Saturday, March 29, 2014


My daughter has given up bread for Lent. Neither she nor her husband, who grew up Catholic, goes to church that I know of so I am not entirely sure of the basis on which she is making such an effort. Maybe it's just a normal human thing to challenge what otherwise goes unchallenged... to revert to a time when bias and comfort had not yet gained a foothold... what are things like when the footholds disappear -- that sort of thing.

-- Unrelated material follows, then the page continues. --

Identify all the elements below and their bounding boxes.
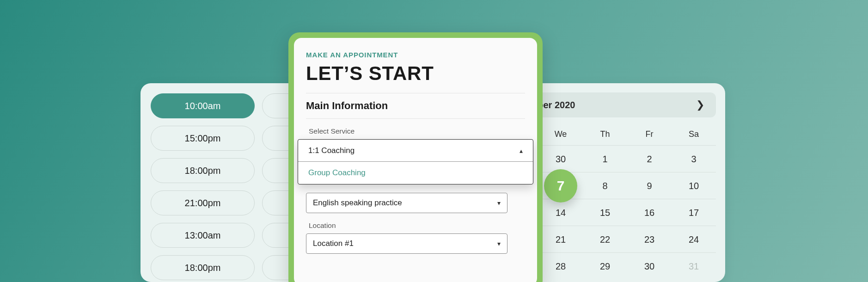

Lent, if I get it correctly, is a forty-day period that precedes Easter on the Christian docket. The forty days leads up to a time when Jesus was crucified (sorrow) and then resurrected (joy). But the forty days themselves refer to the time period when Jesus was said to have wandered in the desert ... alone ... meeting his demons ... before he began ministering to others. It's a little unclear in my head how the desert's time frame relates to Jesus' last-will-and-testament times. I am content not to know and take it as a kindness that no one explains it to me.

I admire my daughter's effort. It is small, but it is huge, as anyone who might attempt to give up bread when there was bread aplenty can attest. Small sacrifices that are huge impress me. Soon enough, come Easter or thereabouts, someone in the Philippines or Mexico will have himself nailed to a literal cross by way of showing devotion. That doesn't impress me as much as giving up bread. It is the little things that linger and suffuse -- the judgments or beliefs or ordinary resting places of any given day ... now that's a challenge and a sacrifice. Mel Gibson's insistence on a bloodied but serene Jesus just distances people from the God they claim to love.

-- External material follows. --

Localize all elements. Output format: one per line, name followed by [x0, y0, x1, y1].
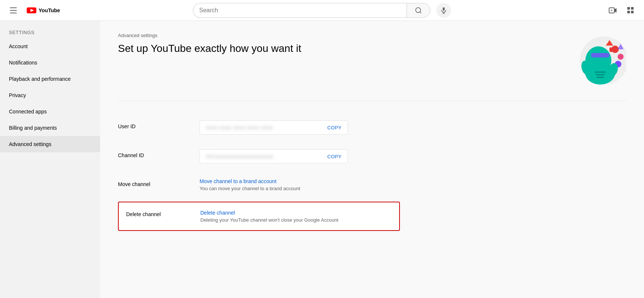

Where Jesus' crucifixion and resurrection don't happen to bang my chimes, the tale of his forty days and forty nights in the desert is compelling in my mind. I don't care if it's true and I don't like listening to the stories claiming to know what he was doing in the desert. I just like the plain-Jane-ness of the notion -- stepping off into a world that doesn't give a shit who you are or what you know and defies every philosophy and religion that ever was... a world that has the potential to eat you alive without a backward glance or even a complimentary burp.

What was Jesus doing in the desert? The plain, flat-ass fact is that no one knows. No ... one ... knows. Interpreters and soothsayers may claim he was meeting his demons, but for all anyone really knows, he was worrying about his stock portfolio or the delights of a Reuben sandwich on a wonderfully-hearty bread. The desert is a place without much water or shade, a place without relief, a place that doesn't burp after it eats you alive.

And yet the desert tempts and somehow taunts. What would it be like to be utterly alone, without handholds or footholds or all the comforts and assumptions that generally paint the daily scene? What would it be like to walk from a land in which "I know" into a place where "I don't know?"

Korean Zen Buddhists may twinkle with delight that their discipline has already incorporated a "don't-know mind," but, when personally facing the desert alone, like Jesus ... well, fuck them! A man or woman who walks to the very fringes of what s/he knows, who stands on the precipice and contemplates one more step ... well, this is no joke. This is for real. This is an arena where no (wo)man has gone before because "I" have not gone there.

In psychology, it is sometimes said that dreams represent what anyone might fear or long for. And the more anyone looks into that proposition, the clearer it becomes that what is feared is what is longed for and what is longed for is what is feared. What might it be like to take that one last step, out of the realm of the known and assured and comfortable and into a place where there is no bread, no comfort, no assumption, no assurance? Isn't this the end of the known world ... the pathway of the known leading further and further until, at last, only the unknown remains? It has nothing to do with religion or philosophy and everything to do with yum and eek ... personal as a Reuben sandwich.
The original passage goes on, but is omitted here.